Очевидно, никто не знает, в котором точно месте Отакар Ярош перешел польскую границу. Мать его рассказывает:

«Дважды или трижды это ему не удавалось, теперь я уж и не помню точно. И только в третий или четвертый раз он перешел границу, причем получилось это у него довольно легко. Это было у Остравы. Наши люди в приграничном районе кормили его. И в Польше простые поляки помогали сыну, дали ему даже деньги. Он описал нам все это в большом письме, но его уже у меня нет. Мы боялись хранить его дома, потому что полиция могла узнать, где находится наш сын и тогда бы нам пришлось плохо»

«Да,  подтверждает брат Иржи,  то письмо, в котором он все описал, действительно пришло нам, я его читал. Он писал, что перешел границу под видом косаря в одном месте, где еще не было немецких пограничников. То письмо после войны у нас попросил какой-то корреспондент и так и не вернул. В том же письме он сообщил, что встретился с группой Свободы. Потом мы получили еще три коротеньких письма с поздравлениями и сообщением о том, что вскоре он будет переведен в другое место. Последнее письмо пришло из Равы Русской, это я хорошо помню. Все письма он писал по адресу своих знакомых, которые потом опускали их в наш почтовый ящик»

И все же есть один человек, который знает кое-что о том, как Ярош перебрался в Польшу. Это Антонин Лишка. Седоволосый человек лет семидесяти, прямая спина которого выдает в нем профессионального военного. Бывший поручик авиации. Летом 1939 года он простился со своей молодой женой, которая ждала ребенка, и перебрался за границу, будучи убежден, что, продолжив борьбу за родину за границей, он выполнит святую обязанность солдата. Почти всю войну чехословацкий летчик-истребитель провел в Англии, сражаясь в небе этой страны на «спитфайерах» против гитлеровских стервятников. В одном из воздушных боев над английским побережьем Лишка был сбит и несколько недель пролежал в госпитале, борясь со смертью. Известные английские медики приходили посмотреть на него как на чудо  ведь чехословацкий летчик упал на землю вместе с самолетом и не погиб.

 Оту Яроша я знал очень хорошо,  вспоминает Лишка.  Мы бежали за границу в одно и то же время. Наши пути слились на польском пограничном пункте в Лиготке Камеральной.

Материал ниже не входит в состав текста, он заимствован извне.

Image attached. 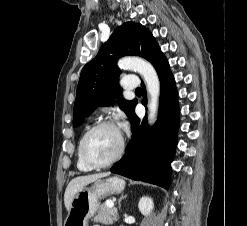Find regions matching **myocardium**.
<instances>
[{
  "instance_id": "f54148a6",
  "label": "myocardium",
  "mask_w": 247,
  "mask_h": 226,
  "mask_svg": "<svg viewBox=\"0 0 247 226\" xmlns=\"http://www.w3.org/2000/svg\"><path fill=\"white\" fill-rule=\"evenodd\" d=\"M107 127L108 128H114V129L119 131V128L117 127V125L114 121H112V120L99 121L96 124H94L93 126H91L83 134V136L79 142L80 157H81L82 161L91 169H100V168L108 167V166L114 164L115 162H117L123 156V154L125 152V147H126L125 140L120 133L121 139H120L119 149H118L117 153L111 159H109L108 161L103 162V163H94L88 159V157L86 156V153H85V142H86L87 138L96 130H99L101 128H107Z\"/></svg>"
}]
</instances>
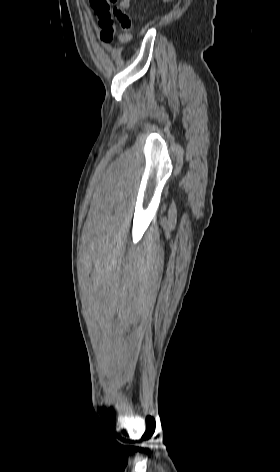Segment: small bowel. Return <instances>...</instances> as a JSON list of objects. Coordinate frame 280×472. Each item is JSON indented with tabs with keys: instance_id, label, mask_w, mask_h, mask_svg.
Instances as JSON below:
<instances>
[{
	"instance_id": "small-bowel-1",
	"label": "small bowel",
	"mask_w": 280,
	"mask_h": 472,
	"mask_svg": "<svg viewBox=\"0 0 280 472\" xmlns=\"http://www.w3.org/2000/svg\"><path fill=\"white\" fill-rule=\"evenodd\" d=\"M122 9H127L130 6V0H122L120 3ZM100 25V39L106 43L110 44L113 42L114 38L117 37L121 42H127L130 40V35L127 33H118L114 24L109 25Z\"/></svg>"
}]
</instances>
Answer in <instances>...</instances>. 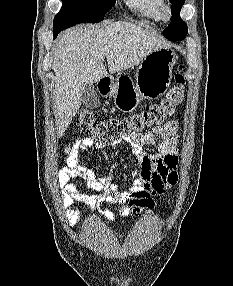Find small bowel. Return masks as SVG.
Returning <instances> with one entry per match:
<instances>
[{
  "label": "small bowel",
  "instance_id": "small-bowel-1",
  "mask_svg": "<svg viewBox=\"0 0 233 286\" xmlns=\"http://www.w3.org/2000/svg\"><path fill=\"white\" fill-rule=\"evenodd\" d=\"M177 130V121L171 120L150 132L124 139L131 146L134 165V179L127 190L118 189L109 176H99L94 168L80 162L86 151L91 148L104 149L106 144L89 136L78 138L66 149V166L57 173L63 207L67 209L75 201H83L91 206L92 212L100 208L104 217L112 221L115 213L107 208V205L115 206L117 214L126 217L132 214L129 207L130 199L139 192L147 191L151 201L145 209L150 214L154 206L151 197L163 194L177 182ZM146 144L155 145L157 151L146 152ZM75 177L83 180L82 186L70 181ZM83 189H92L96 194L85 193ZM66 218L70 225H75L81 220V213L67 210Z\"/></svg>",
  "mask_w": 233,
  "mask_h": 286
}]
</instances>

В своем дневнике Антонин Лишка сделал следующую запись, датированную 16.8.1939 г.:

«В таможенном пункте в отделении польской полиции были составлены протоколы о нашем нелегальном переходе границы. Разместились временно в мансарде трактира Хробока, чеха по национальности. Здесь живет уже несколько наших эмигрантов, в том числе поручик Ота Ярош, приятный симпатичный парень, с которым я нашел общий язык»

Сейчас деревня эта называется так же, как и перед войной,  Коморни Лготка. В то время она входила в Тешинскую область, оккупированную войсками. Антонин Лишка рассказывает о давно прошедших днях и в его воспоминаниях все опять оживает.

Деревня та была самой обычной. Посреди площадь с прудом, откуда часто доносился гогот гусей. Костельчик и маленький трактир. Наверху, на чердаке под стропилами, кто знает, может, этот трактир стоит там и по сей день, была с трудом размещена дюжина обшарпанных, скрипучих кроватей с ветхими матрацами. Здесь начальник польского пограничного пункта поселил беглецов из Чехии, которые в разных местах его участка продолжали переходить границу. На каждого человека он должен был составлять протокол и это доставляло ему много работы. Толстые грубые пальцы медленно бьют по клавиатуре пишущей машинки. При этом стражмистр потеет больше тех людей, которых он должен подвергать подробному допросу. Хорошо еще, что хозяин трактира Хробок помог ему расселить этих людей и заботится об их питании. Он выходец из чешской семьи и, естественно, ему жалко земляков.

Августовское утро. Солнышко заглянуло через чердачное окно под крышу. Поручик Ярош отбросил грубое казенное одеяло, вскочил с кровати и в одних трусах, громко топая, сбегает вниз по ступенькам деревянной лестницы.

Когда поручик Лишка выглянул в чердачное окно, Ота облился уже у колодца холодной водой и бегал по двору. Потом он остановился на своем любимом месте под раскидистым каштаном и приступил к ежедневной утренней физзарядке.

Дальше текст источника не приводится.